But even in their superficial aspects, the textbooks advertise publishers’ intent to pander to the prevailing PC attitudes. The books feature page after page of healthy, exuberant young girls in winning portraits. Boys (white boys in particular) will more often than not be shunted to the background in photos or be absent entirely or appear sitting in wheelchairs.
6. Male characteristics actually help them excel in the hard sciences
In today’s feminized classroom, with its ‘cooperative learning’ and ‘inclusiveness,’ a student’s demand for assurance of a worthwhile outcome for his effort isn’t met with a reasonable explanation but is considered inimical to the educational process. Yet it’s this very trait, innate to boys and men, that helps explain male success in the hard sciences, math, and business.

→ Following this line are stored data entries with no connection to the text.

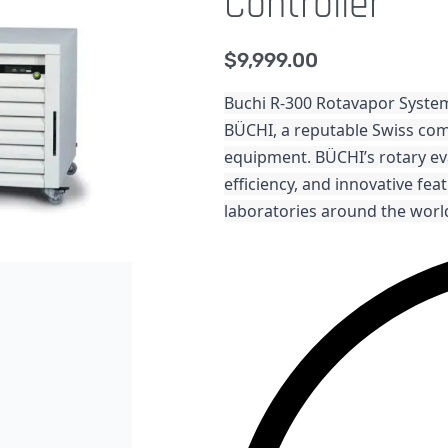
Controller
$
9,999.00
Buchi R-300 Rotavapor System
BÜCHI, a reputable Swiss com
equipment. BÜCHI’s rotary ev
efficiency, and innovative fe
laboratories around the worl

There is plenty of data showing the average differences between both boys and girls, and how they learn and approach things, including realiable differences in:
- Life priorities
- Interest in people v. things
- Risk-seeking
- Spatial transformation
- Mathematical reasoning
- Variability
Of course, we have in the recent past had overly *masculinized* education. The advances of healthy feminism have gone a good way towards correcting that. But radical and lesbian feminism, which hates the true masculine, and has tried to get us to buy that equal also means “the same,” and that gender norms based on biology are harmful to “non-traditional gender identities” (read gays/transgenders), has damaged our entire culture, from education to marriage and sexuality. It’s time to return to the rational approach, which is that boys and girls are different, and have unique needs and learning styles. Me, I think they should be educated separately until a certain age so that they can focus on education that is designed for them.
Seeker,
I'm not going to take the time to argue about this with you, since I know exactly how it will turn out. You will insist that boys are somehow the victims of vast feminist conspiracy, and I'll wonder how anybody can possibly believe that.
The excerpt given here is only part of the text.